■ What is being asked: When you reach the line containing "Hafa samband (487, 2274)" in the records below, start copying exactly, and stop once you have copied the line containing "ítalska (479, 1106)".

= = =

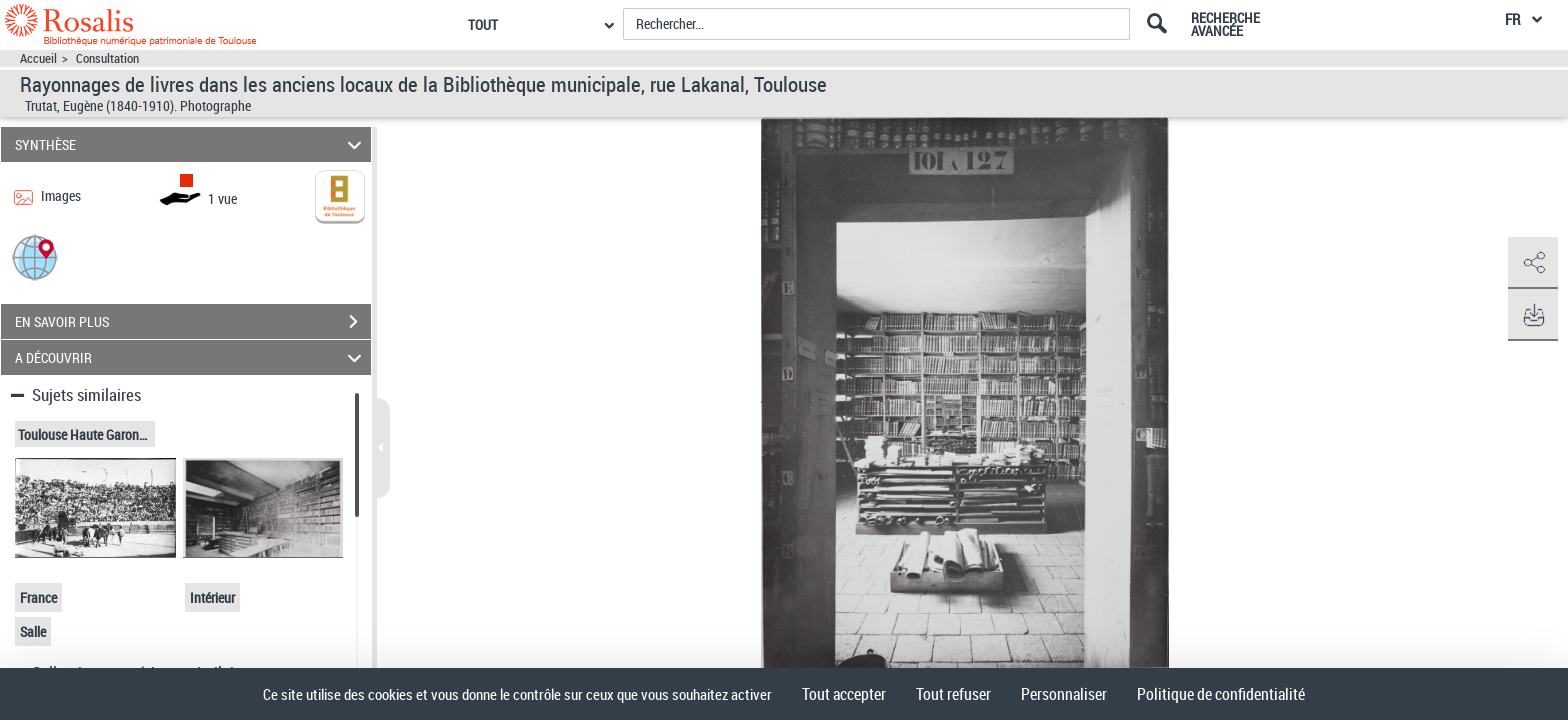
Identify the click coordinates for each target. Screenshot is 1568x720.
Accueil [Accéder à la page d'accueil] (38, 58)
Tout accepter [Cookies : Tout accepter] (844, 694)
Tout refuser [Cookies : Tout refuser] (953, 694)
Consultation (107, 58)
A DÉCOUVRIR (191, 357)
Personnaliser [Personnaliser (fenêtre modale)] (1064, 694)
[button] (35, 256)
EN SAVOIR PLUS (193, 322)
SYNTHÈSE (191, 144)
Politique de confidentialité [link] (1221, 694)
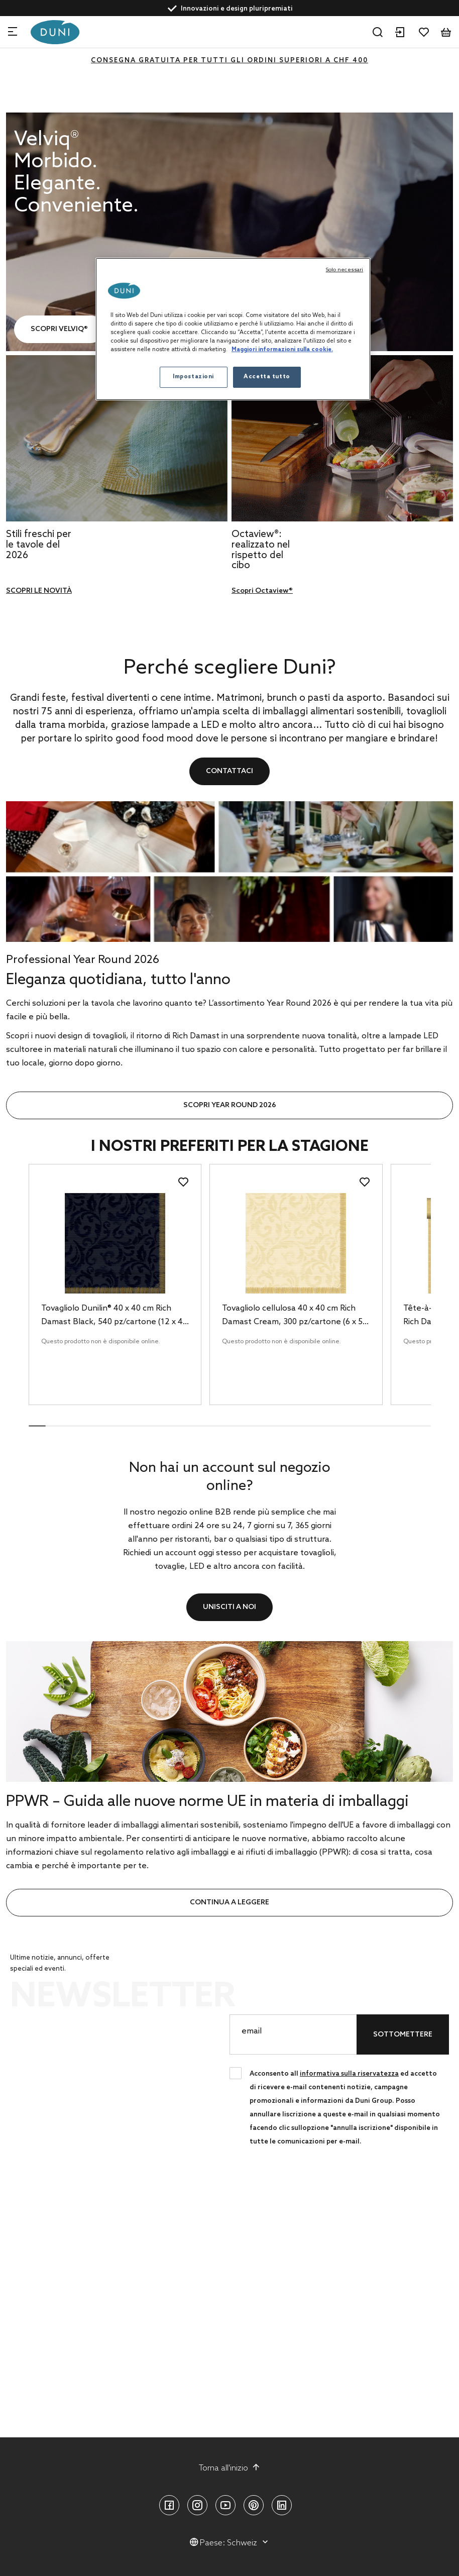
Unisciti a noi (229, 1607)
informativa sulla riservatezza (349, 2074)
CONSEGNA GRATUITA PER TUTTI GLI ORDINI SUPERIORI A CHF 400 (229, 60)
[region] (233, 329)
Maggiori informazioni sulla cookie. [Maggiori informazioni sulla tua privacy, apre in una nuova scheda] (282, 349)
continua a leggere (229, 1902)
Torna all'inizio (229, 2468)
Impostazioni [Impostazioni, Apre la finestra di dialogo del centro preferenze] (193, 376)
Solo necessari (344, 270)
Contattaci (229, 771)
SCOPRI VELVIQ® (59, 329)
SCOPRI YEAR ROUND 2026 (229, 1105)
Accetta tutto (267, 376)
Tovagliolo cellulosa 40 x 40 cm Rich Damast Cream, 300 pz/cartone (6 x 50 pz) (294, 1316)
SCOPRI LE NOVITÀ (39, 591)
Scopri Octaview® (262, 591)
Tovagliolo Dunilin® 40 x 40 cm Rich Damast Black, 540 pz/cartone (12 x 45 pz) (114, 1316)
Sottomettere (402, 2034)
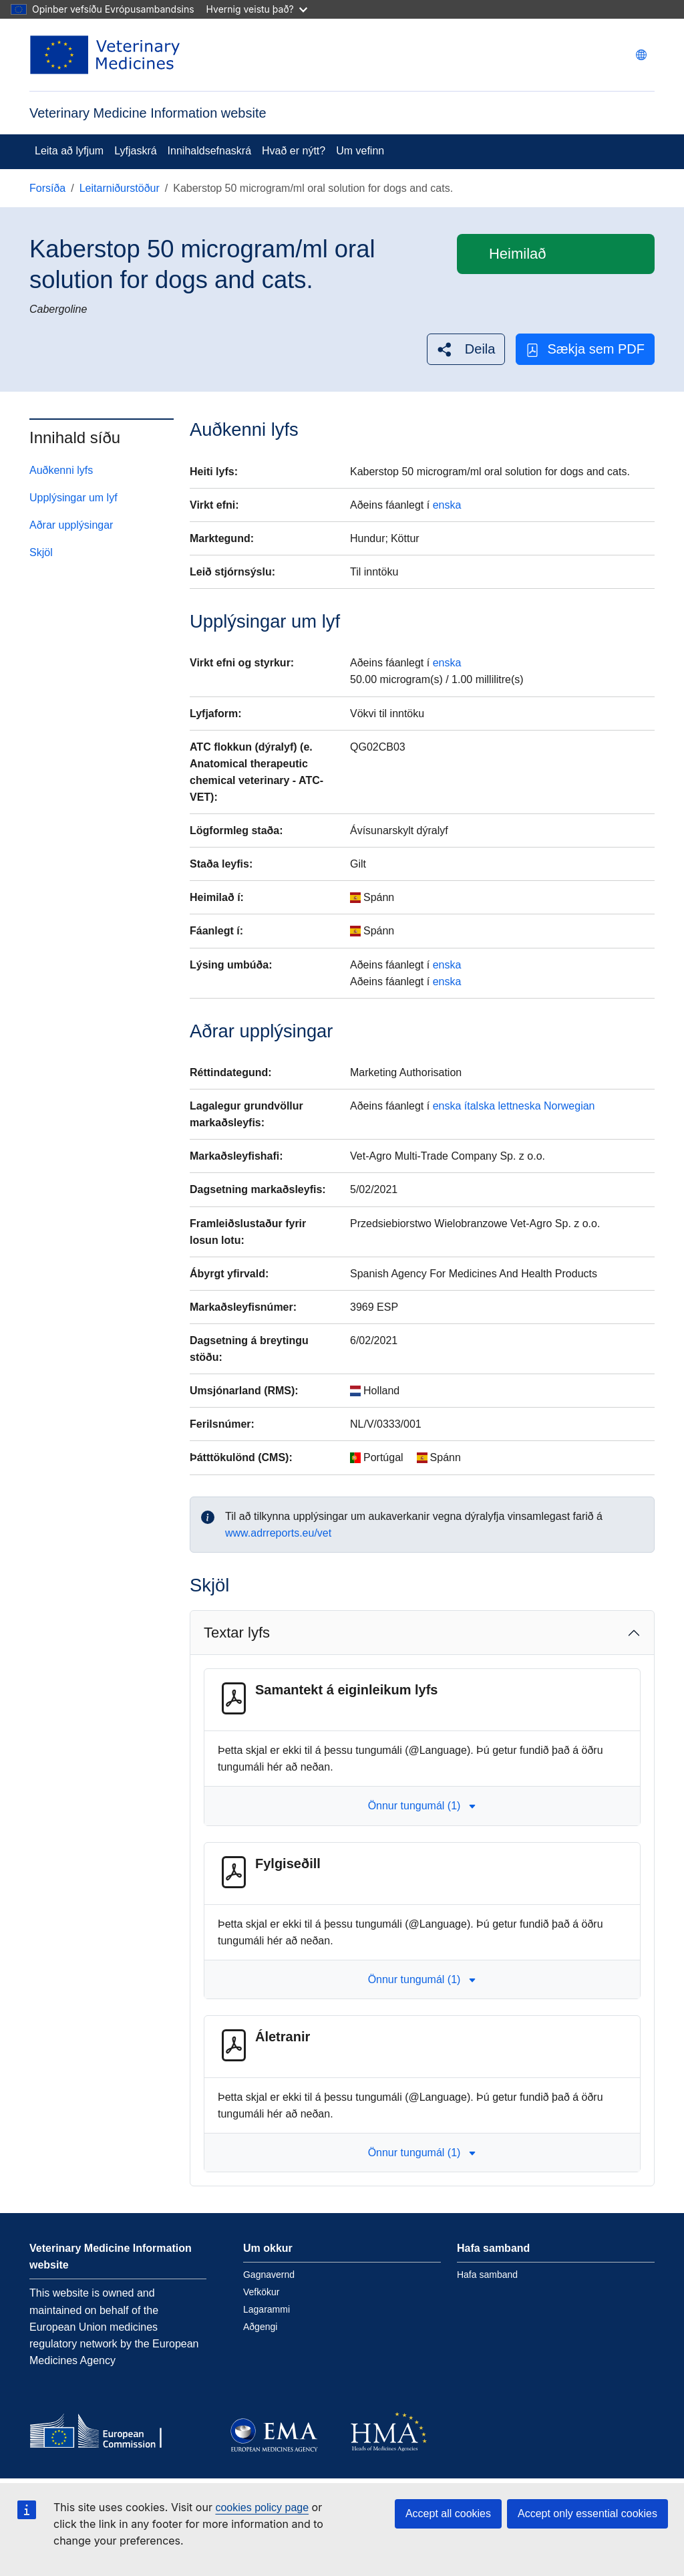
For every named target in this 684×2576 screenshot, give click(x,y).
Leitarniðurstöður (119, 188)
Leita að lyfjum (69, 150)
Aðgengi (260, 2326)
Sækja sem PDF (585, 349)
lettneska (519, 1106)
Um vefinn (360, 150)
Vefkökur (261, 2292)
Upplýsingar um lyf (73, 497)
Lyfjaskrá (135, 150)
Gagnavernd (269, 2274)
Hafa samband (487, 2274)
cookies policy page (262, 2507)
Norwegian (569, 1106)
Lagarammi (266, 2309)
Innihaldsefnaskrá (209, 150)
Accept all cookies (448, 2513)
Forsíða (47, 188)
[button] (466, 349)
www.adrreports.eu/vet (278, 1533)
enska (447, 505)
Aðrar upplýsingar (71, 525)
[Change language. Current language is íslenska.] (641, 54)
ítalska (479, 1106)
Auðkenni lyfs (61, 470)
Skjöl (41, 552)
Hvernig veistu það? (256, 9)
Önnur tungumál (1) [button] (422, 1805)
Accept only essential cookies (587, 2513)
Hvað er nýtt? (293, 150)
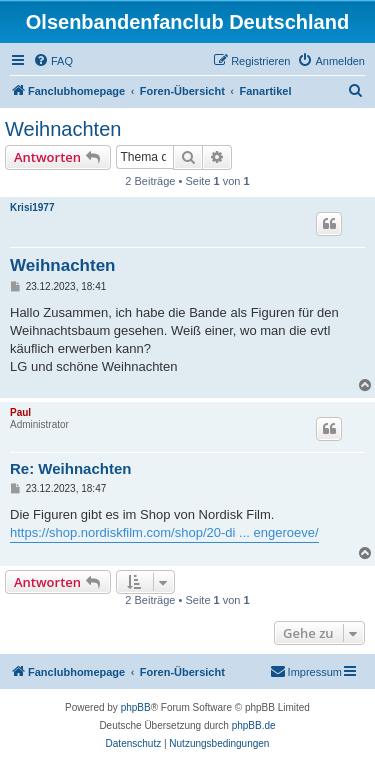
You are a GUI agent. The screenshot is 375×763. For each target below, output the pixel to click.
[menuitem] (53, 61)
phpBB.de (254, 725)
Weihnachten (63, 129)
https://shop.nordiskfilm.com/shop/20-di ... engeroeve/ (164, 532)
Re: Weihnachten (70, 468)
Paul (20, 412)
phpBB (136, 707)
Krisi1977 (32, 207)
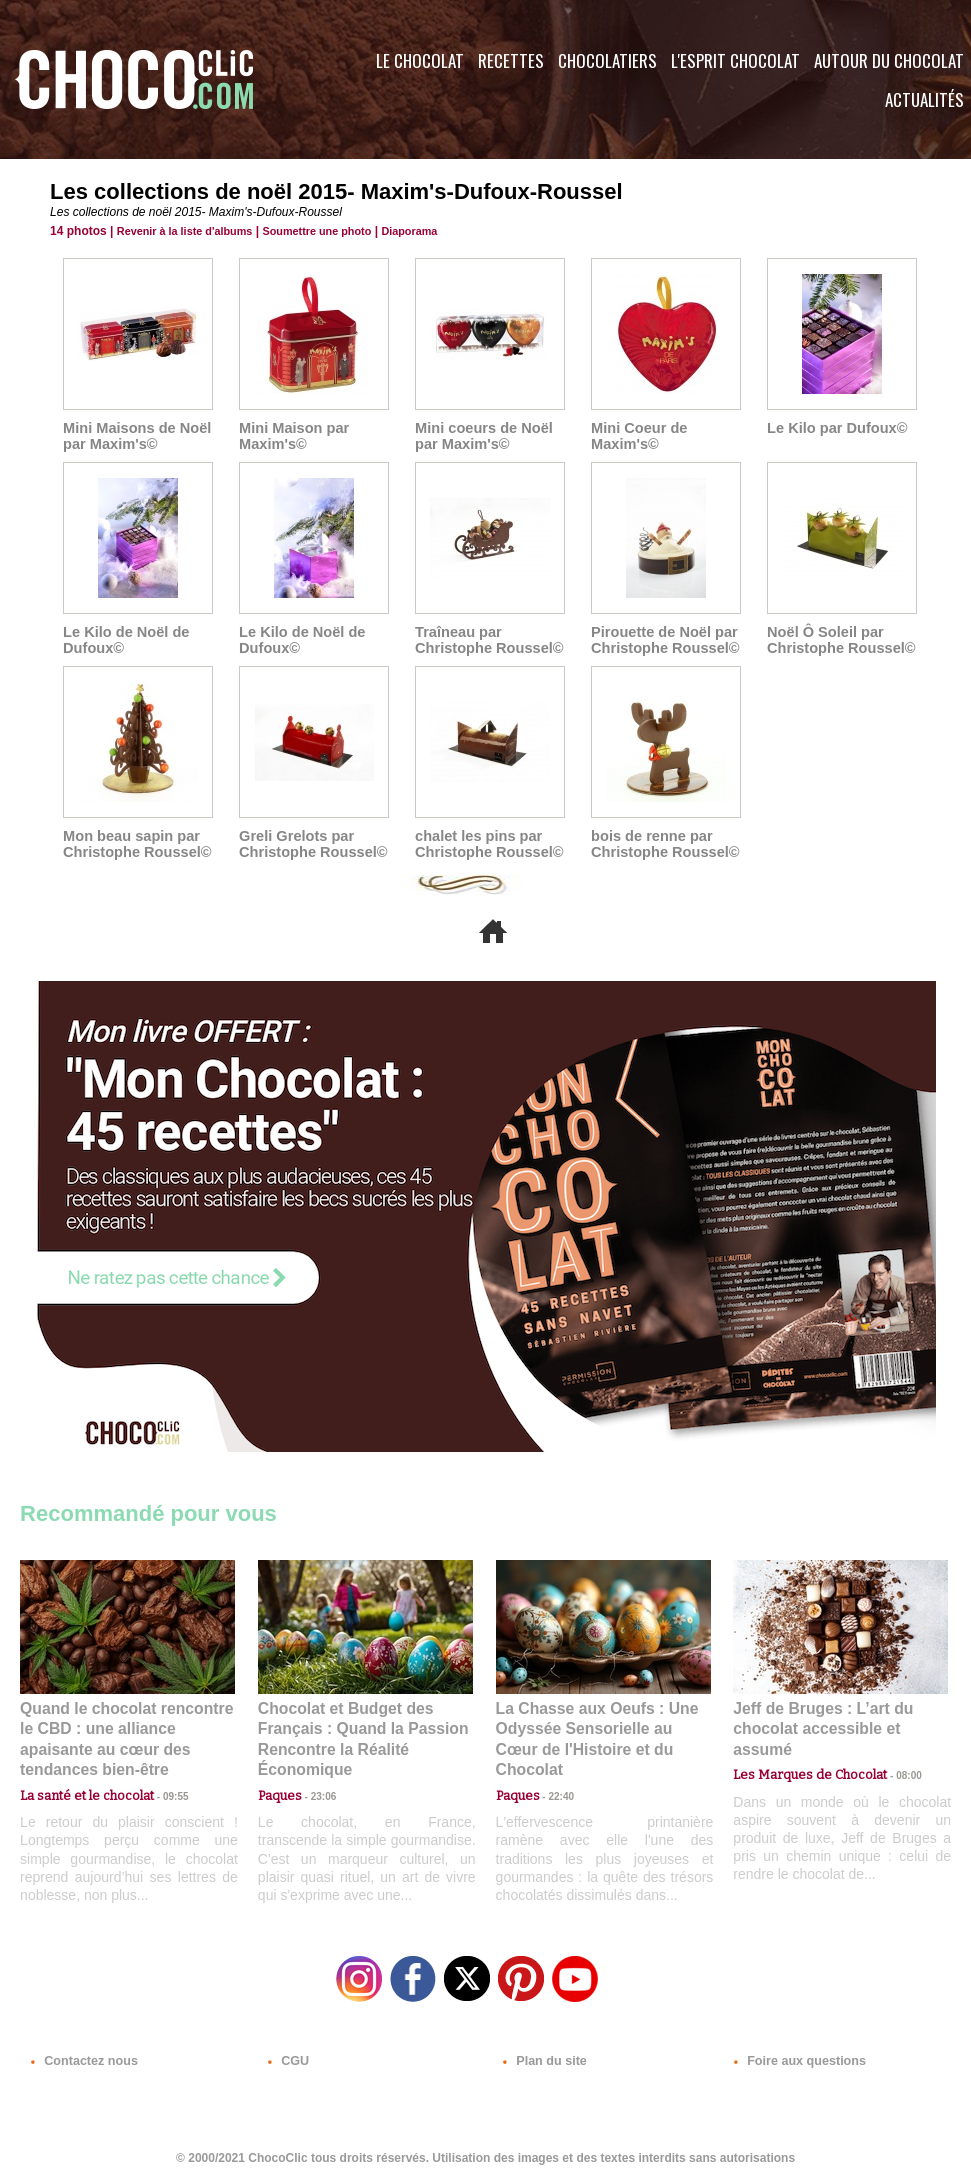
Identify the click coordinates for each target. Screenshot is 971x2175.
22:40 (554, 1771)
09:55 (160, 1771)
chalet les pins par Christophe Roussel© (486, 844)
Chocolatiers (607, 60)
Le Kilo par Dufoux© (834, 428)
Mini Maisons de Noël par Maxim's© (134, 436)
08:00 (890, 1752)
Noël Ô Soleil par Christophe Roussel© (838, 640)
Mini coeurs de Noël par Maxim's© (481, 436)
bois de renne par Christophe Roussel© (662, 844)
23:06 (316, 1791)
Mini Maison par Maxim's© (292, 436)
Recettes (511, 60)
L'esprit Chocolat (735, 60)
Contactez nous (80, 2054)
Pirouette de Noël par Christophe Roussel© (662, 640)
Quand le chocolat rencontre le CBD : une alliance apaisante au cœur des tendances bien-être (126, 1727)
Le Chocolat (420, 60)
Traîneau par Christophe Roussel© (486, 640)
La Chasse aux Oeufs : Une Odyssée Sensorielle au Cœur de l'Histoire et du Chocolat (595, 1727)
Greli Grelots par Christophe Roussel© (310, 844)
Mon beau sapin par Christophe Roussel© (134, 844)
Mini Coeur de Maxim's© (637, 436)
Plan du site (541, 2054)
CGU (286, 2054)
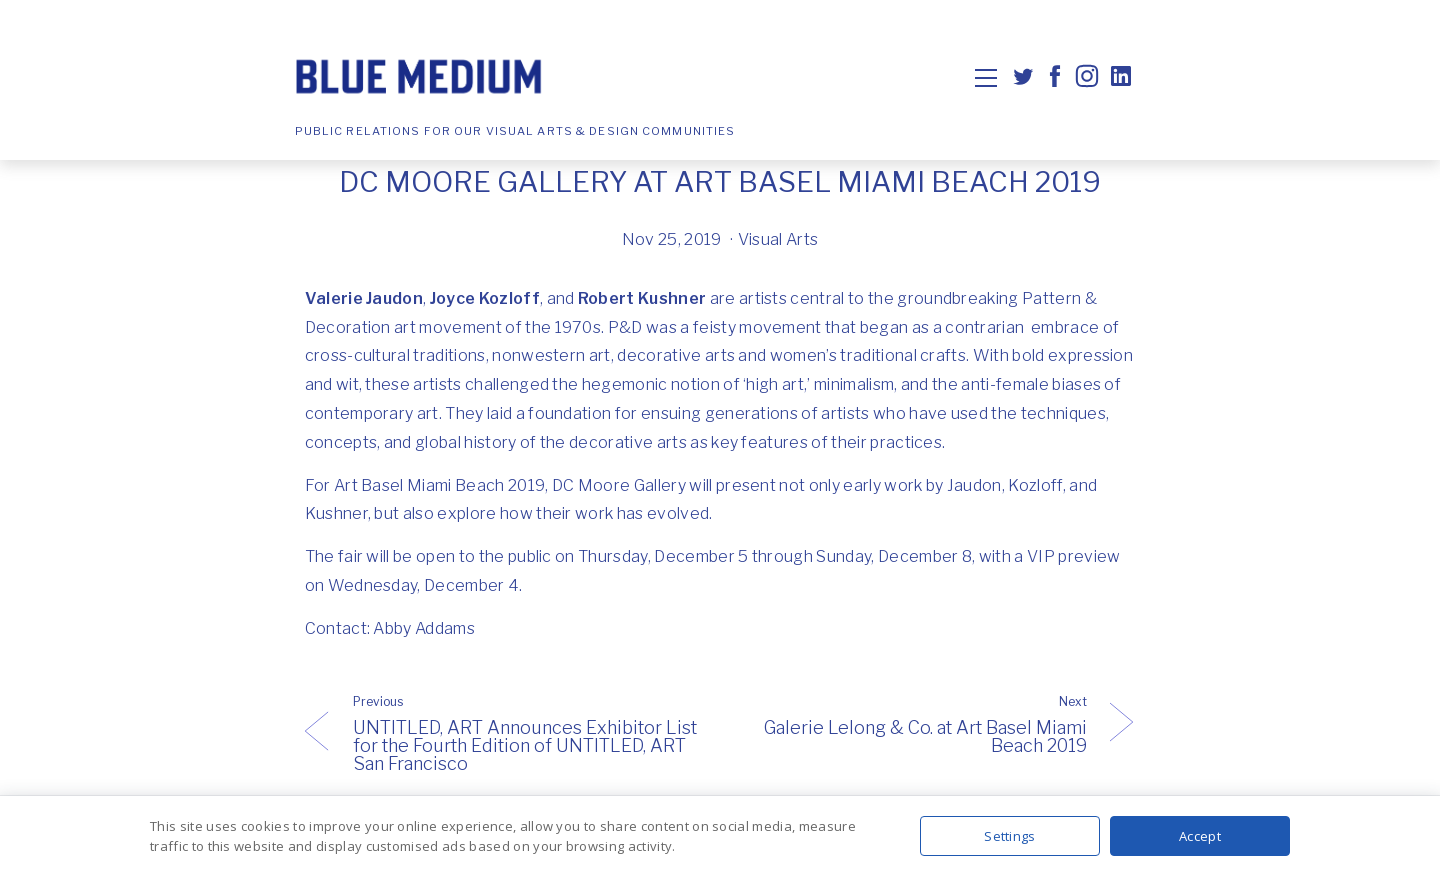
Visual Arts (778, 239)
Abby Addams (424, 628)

= = =

■ Output below:
Hafa samband (487, 2274)
cookies policy page (262, 2507)
Norwegian (569, 1106)
Lagarammi (266, 2309)
Innihaldsefnaskrá (209, 150)
Accept all cookies (448, 2513)
Forsíða (47, 188)
[button] (466, 349)
www.adrreports.eu/vet (278, 1533)
enska (447, 505)
Aðrar upplýsingar (71, 525)
[Change language. Current language is íslenska.] (641, 54)
ítalska (479, 1106)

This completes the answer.